BY JILL WHALEN

Council members are “all aboard” a plan to bring passenger rail service back to the borough.

On Tuesday, the council approved an agreement with the Reading, Blue Mountain and Northern Railroad to construct a train platform at the Tamaqua Train Station. According to Councilman Brian Connely, the platform will cost the borough $36,000. Already, he said, the borough has received offers of private pledges toward the project.

The station was built in 1874 by the Philadelphia and Reading Railroad, but regular passenger train service ceased in the 1960s. And while trains have picked up people for special events over the past two decades, council President David Mace said elderly and young passengers often have trouble boarding and disembarking the train.

“They currently can’t unload passengers from the trains because of the uneven condition of the existing grade,” Mace explained.
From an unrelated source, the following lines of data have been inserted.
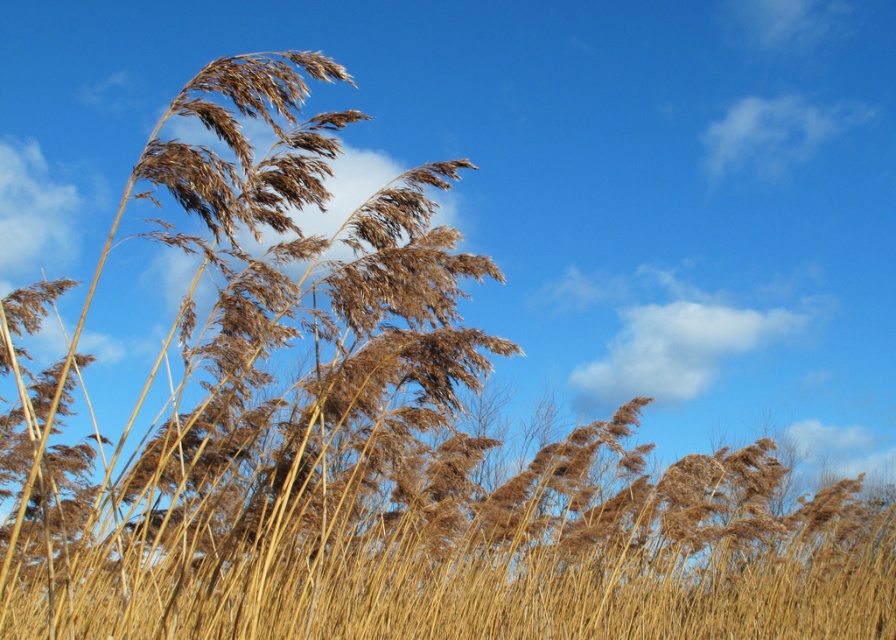 Is the position of white fluffy cloud at upper center more distant than that of white fluffy cloud at upper right?

No, white fluffy cloud at upper center is closer to the viewer.

Does white fluffy cloud at upper center have a smaller size compared to white fluffy cloud at upper right?

Yes.

Find the location of a particular element. white fluffy cloud at upper center is located at coordinates (676, 348).

Identify the location of white fluffy cloud at upper center. This screenshot has height=640, width=896. (676, 348). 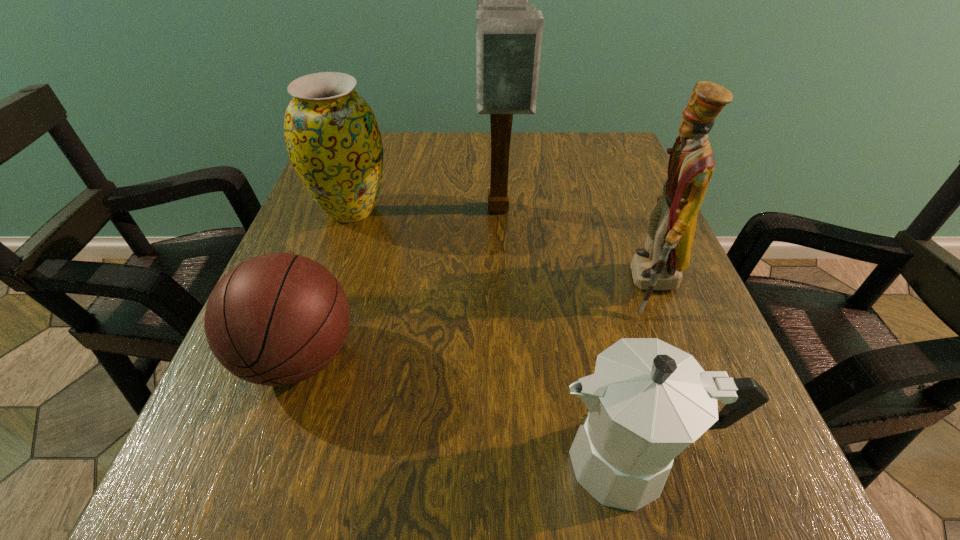 Where is `vacant space located 0.350m on the right of the vase`? Image resolution: width=960 pixels, height=540 pixels. vacant space located 0.350m on the right of the vase is located at coordinates (559, 210).

I want to click on free region located 0.290m at the spout of the second shortest object, so click(x=321, y=461).

At what (x,y) coordinates should I click in order to perform the action: click on free spot located at the spout of the second shortest object. Please return your answer as a coordinate pair (x, y). This screenshot has width=960, height=540. Looking at the image, I should click on (304, 461).

Image resolution: width=960 pixels, height=540 pixels. Find the location of `vacant space located at the spout of the second shortest object`. vacant space located at the spout of the second shortest object is located at coordinates tap(480, 461).

Identify the location of vacant area located on the right of the shortest object. (472, 357).

This screenshot has width=960, height=540. Identify the location of object that is at the far edge. (509, 31).

Locate an element on the screen. Image resolution: width=960 pixels, height=540 pixels. object that is positioned at the near edge is located at coordinates (648, 400).

The image size is (960, 540). I want to click on vase positioned at the left edge, so click(333, 140).

Locate an element on the screen. basketball that is at the left edge is located at coordinates (276, 319).

Identify the location of nutcracker positioned at the right edge. (658, 266). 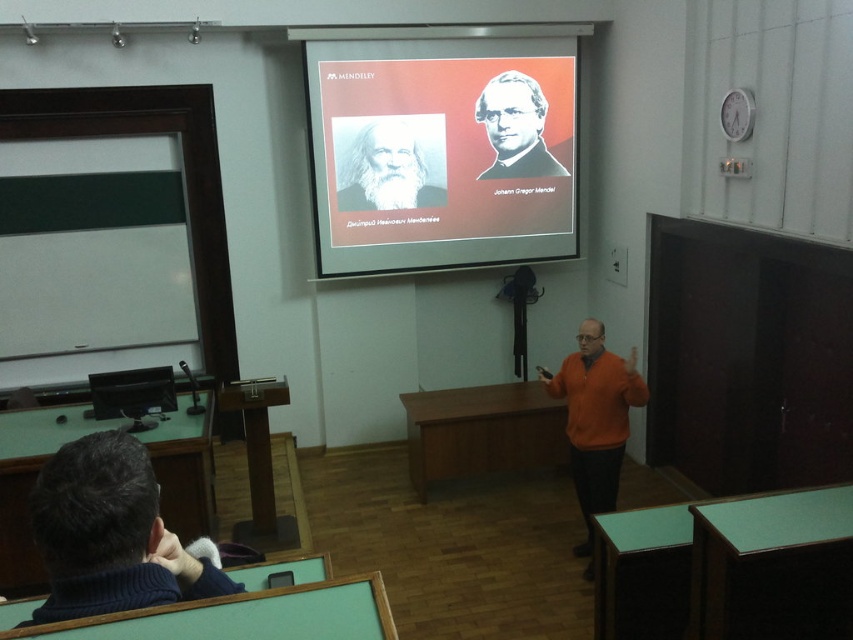 Question: From the image, what is the correct spatial relationship of orange sweater at center in relation to white matte portrait at upper center?

Choices:
 (A) left
 (B) right

Answer: (B)

Question: Does dark blue sweater at lower left appear on the right side of smooth black portrait at upper right?

Choices:
 (A) yes
 (B) no

Answer: (B)

Question: Which of the following is the farthest from the observer?

Choices:
 (A) dark blue sweater at lower left
 (B) smooth black portrait at upper right
 (C) matte plastic projector screen at center
 (D) white matte portrait at upper center

Answer: (B)

Question: Which is farther from the dark blue sweater at lower left?

Choices:
 (A) smooth black portrait at upper right
 (B) white matte portrait at upper center
 (C) orange sweater at center

Answer: (A)

Question: Which object appears farthest from the camera in this image?

Choices:
 (A) orange sweater at center
 (B) smooth black portrait at upper right
 (C) white matte portrait at upper center

Answer: (B)

Question: Is dark blue sweater at lower left positioned in front of orange sweater at center?

Choices:
 (A) no
 (B) yes

Answer: (B) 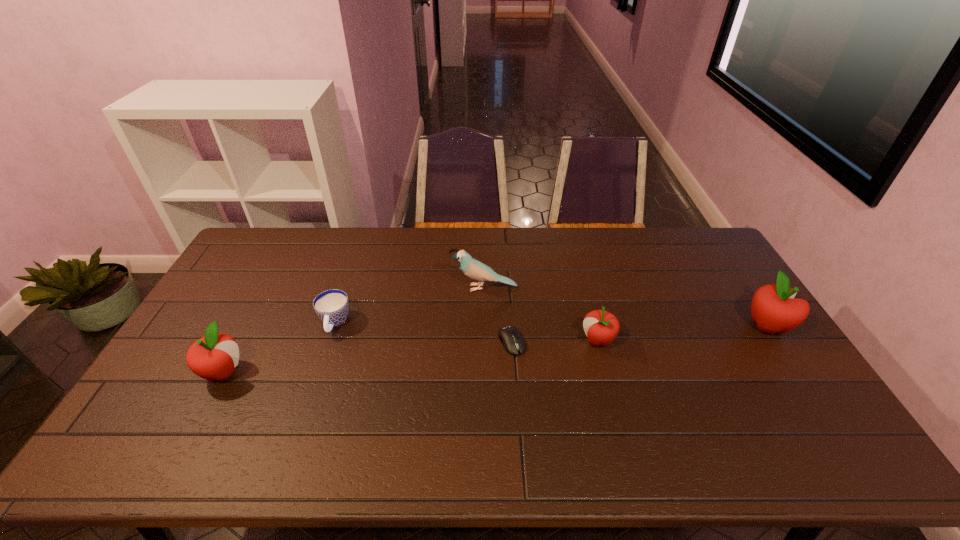 The height and width of the screenshot is (540, 960). I want to click on vacant region that satisfies the following two spatial constraints: 1. at the face of the bird; 2. on the back side of the computer equipment, so click(485, 342).

Image resolution: width=960 pixels, height=540 pixels. What are the coordinates of `free spot that satisfies the following two spatial constraints: 1. at the face of the farthest object; 2. on the left side of the rightmost object` in the screenshot? It's located at (485, 326).

Locate an element on the screen. This screenshot has width=960, height=540. vacant position in the image that satisfies the following two spatial constraints: 1. on the side of the fifth object from right to left with the handle; 2. on the right side of the rightmost apple is located at coordinates (333, 326).

You are a GUI agent. You are given a task and a screenshot of the screen. Output one action in this format:
    pyautogui.click(x=<x>, y=<y>)
    Task: Click on the free spot that satisfies the following two spatial constraints: 1. on the side of the shortest object with the handle; 2. on the left side of the fifth object from right to left
    Image resolution: width=960 pixels, height=540 pixels.
    Given the screenshot: What is the action you would take?
    pyautogui.click(x=328, y=342)

In order to click on vacant point that satisfies the following two spatial constraints: 1. on the side of the fifth tallest object with the handle; 2. on the left side of the rightmost object in this screenshot , I will do `click(333, 326)`.

The height and width of the screenshot is (540, 960). Find the location of `blank space that satisfies the following two spatial constraints: 1. at the face of the bird; 2. on the back side of the rightmost object`. blank space that satisfies the following two spatial constraints: 1. at the face of the bird; 2. on the back side of the rightmost object is located at coordinates (485, 326).

Locate an element on the screen. This screenshot has width=960, height=540. blank space that satisfies the following two spatial constraints: 1. at the face of the farthest object; 2. on the back side of the rightmost apple is located at coordinates 485,326.

At what (x,y) coordinates should I click in order to perform the action: click on vacant space that satisfies the following two spatial constraints: 1. at the face of the farthest object; 2. on the side of the fifth tallest object with the handle. Please return your answer as a coordinate pair (x, y). Looking at the image, I should click on (485, 323). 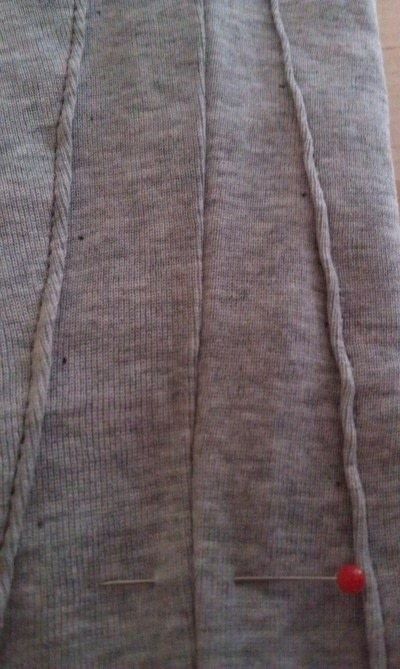 Identify the location of incomplete sewing project. (139, 336). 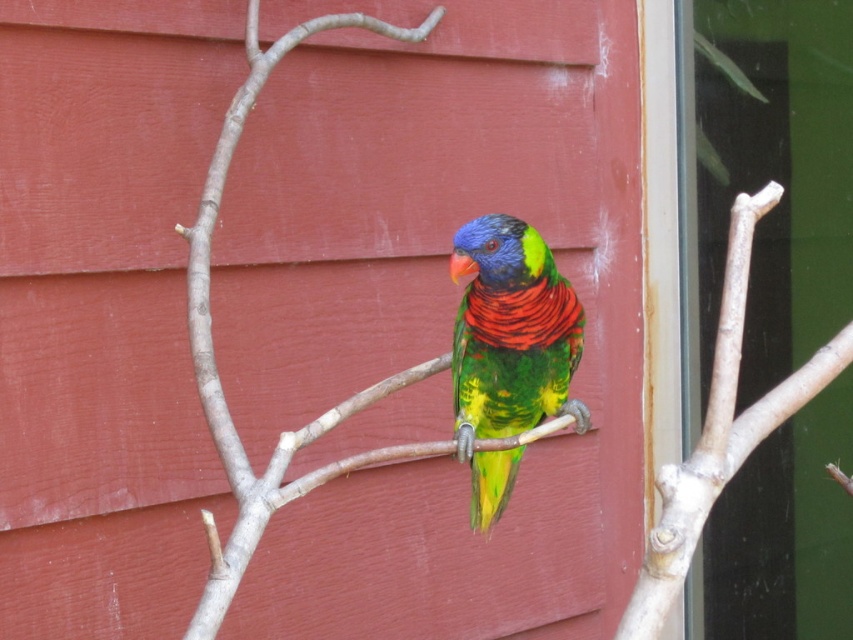 Question: Among these objects, which one is farthest from the camera?

Choices:
 (A) transparent glass at center
 (B) smooth wood branch at center

Answer: (A)

Question: Is transparent glass at center behind multicolored feathered parrot at center?

Choices:
 (A) yes
 (B) no

Answer: (A)

Question: Which object appears farthest from the camera in this image?

Choices:
 (A) transparent glass at center
 (B) multicolored feathered parrot at center

Answer: (A)

Question: Observing the image, what is the correct spatial positioning of transparent glass at center in reference to multicolored feathered parrot at center?

Choices:
 (A) right
 (B) left

Answer: (A)

Question: Which point is farther from the camera taking this photo?

Choices:
 (A) (498, 493)
 (B) (807, 333)
 (C) (201, 244)

Answer: (B)

Question: Does transparent glass at center have a greater width compared to multicolored feathered parrot at center?

Choices:
 (A) yes
 (B) no

Answer: (A) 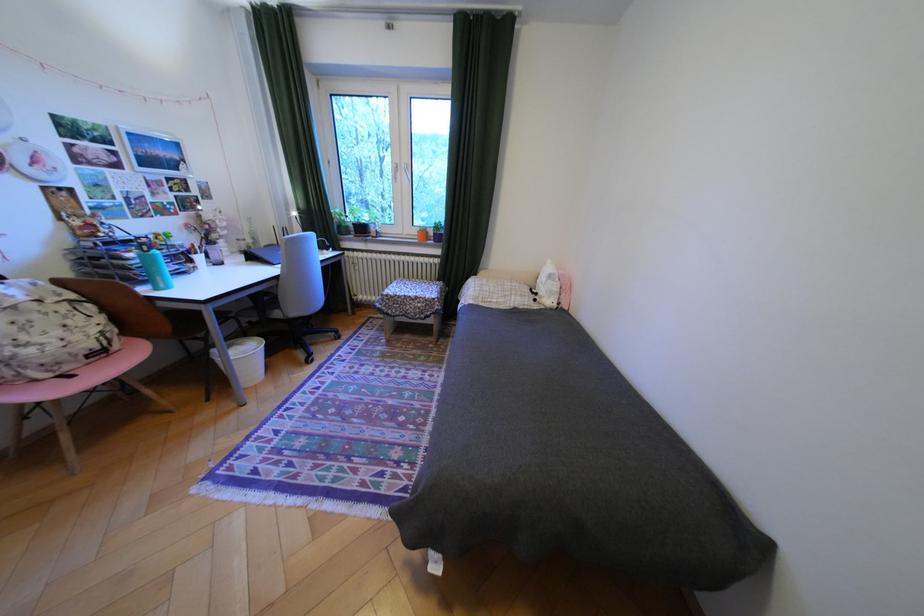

The train platform will have an even surface graded to track level. It will be covered in macadam and packed gravel, and surrounded by a decorative fence.

The project won’t affect the outdoor summer concert series held at the train station. It also won’t impact decorative bricks that are in place, Connely said.

The Port Clinton-based railroad will handle all the construction.

Larry Padora, who owns the 130-year-old Padora’s Italian Bakery, and John Ross, who owns the Tamaqua Station Restaurant inside the train station, began discussing the possibility of passenger trains with railroad officials last year and eventually brought the idea to council. The two believed it would be a way to increase tourism in the area.

The rail company frequently runs freight on its tracks through the area. It has passenger service in Reading, Port Clinton, Schuylkill Haven and Pottsville, but recently stopped service in Jim Thorpe through its sister line, the Lehigh Gorge Scenic Railway.